Job Optimization

abhilashnair · Post by **abhilashnair** » Mon Jun 01, 2015 4:58 am

I have a job which reads from complex flat file and loads to an empty Teradata table. I am using Teradata connector with Bulk Mode (Load Driver). The table is multiset table and allows duplicates. It also has primary index.

The incoming file is fixed width EBCDIC file with a row width of 7000 bytes. The file has 1600 fields in it. There are no transformations. It is a straight load to table. Currently the job takes 3 hours for 4 million rows.

Should I be content with the performance or can it be improved?

priyadarshikunal · Post by **priyadarshikunal** » Mon Jun 01, 2015 1:45 pm

There isn't any criteria that throughput of 8-9 GB per hour is good or bad. It depends on the available resources and server configuration. To be content with performance you should review the design and option selected to make sure you are utilizing the resources well and not putting any un-necessary overheads.

qt_ky · Post by **qt_ky** » Tue Jun 02, 2015 2:44 pm

That sounds slow. As a test, you could break a copy of the job into 2 parts and measure each part separately: 1) CFF to Data Set and 2) Data Set to Teradata. My guess would be part 1 is really fast and part 2 is really slow, then talking with a DBA may be in order.

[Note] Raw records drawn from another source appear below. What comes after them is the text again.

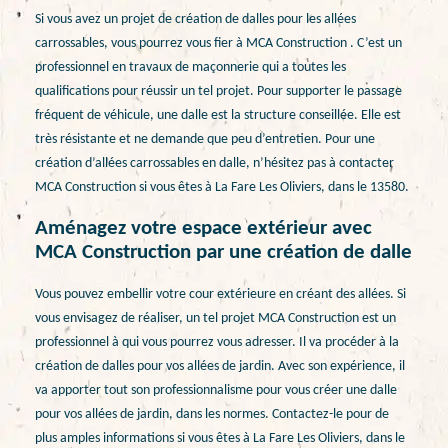
Si vous avez un projet de création de dalles pour les allées
carrossables, vous pourrez vous fier à MCA Construction . C’est un
professionnel en travaux de maçonnerie qui a toutes les
qualifications pour réussir un tel projet. Pour supporter le passage
fréquent de véhicule, une dalle est la structure conseillée. Elle est
très résistante et ne demande que peu d’entretien. Pour une
création d’allées carrossables en dalle, n’hésitez pas à contacter
MCA Construction si vous êtes à La Fare Les Oliviers, dans le 13580.
Aménagez votre espace extérieur avec
MCA Construction par une création de dalle
Vous pouvez embellir votre cour extérieure en créant des allées. Si
vous envisagez de réaliser, un tel projet MCA Construction est un
professionnel à qui vous pourrez vous adresser. Il va procéder à la
création de dalles pour vos allées de jardin. Avec son expérience, il
va apporter tout son professionnalisme pour vous créer une dalle
pour vos allées de jardin, dans les normes. Contactez-le pour de
plus amples informations si vous êtes à La Fare Les Oliviers, dans le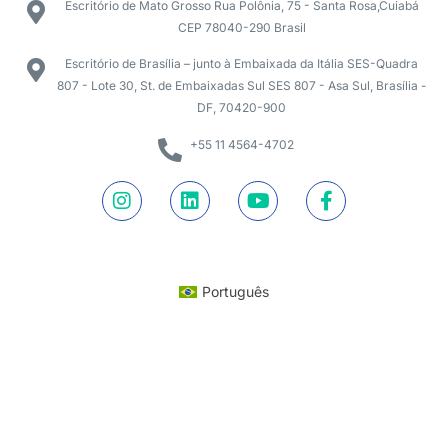
Escritório de Mato Grosso Rua Polônia, 75 - Santa Rosa,Cuiabá
CEP 78040-290 Brasil
Escritório de Brasília – junto à Embaixada da Itália SES-Quadra
807 - Lote 30, St. de Embaixadas Sul SES 807 - Asa Sul, Brasília -
DF, 70420-900
+55 11 4564-4702
Português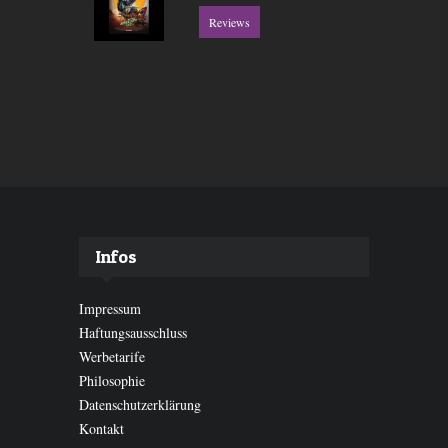
Reviews
Infos
Impressum
Haftungsausschluss
Werbetarife
Philosophie
Datenschutzerklärung
Kontakt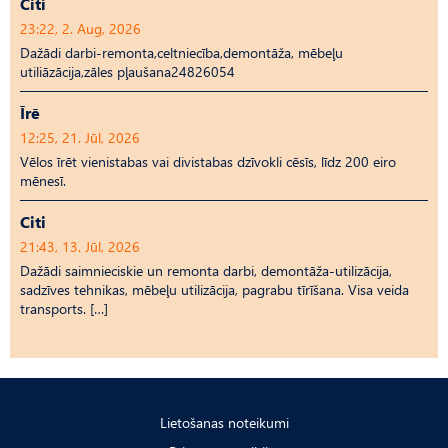
Citi
23:22, 2. Aug, 2026
Dažādi darbi-remonta,celtniecība,demontāža, mēbeļu
utiliāzācija,zāles pļaušana24826054
Īrē
12:25, 21. Jūl, 2026
Vēlos īrēt vienistabas vai divistabas dzīvokli cēsīs, līdz 200 eiro
mēnesī.
Citi
21:43, 13. Jūl, 2026
Dažādi saimnieciskie un remonta darbi, demontāža-utilizācija,
sadzīves tehnikas, mēbeļu utilizācija, pagrabu tīrīšana. Visa veida
transports. […]
Lietošanas noteikumi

priyadarshikunal · Post by **priyadarshikunal** » Thu Jun 04, 2015 12:22 am

That may sound slow but I have seen cases where development environment is very low spec and/or a lot of projects running on the same server ultilizing the same database and are very slow. Performance is not a criteria for test, just the correctness of data. Also the performance of the dev env should not be use a benchmark.

For my environment loading to Oracle from CFF with almost 1900 columns, its matter of minutes not hours. But you need to find out whether its a genuine configuration/design issue or resource issue.

abhilashnair · Post by **abhilashnair** » Wed Jun 10, 2015 1:07 am

i did the following changes in the job

Source Sequential File Stage ---> Read from Multiple Nodes Set to "Yes"

The teradata connector was running in Sequential mode. So I changed the setting for Parallel Syncronization to "Yes"

Also buffering mode was initially "Default" across all stages , which I changed to "Buffer"

These changes resulted in the job taking 1/3 rd of the time compared to previous run.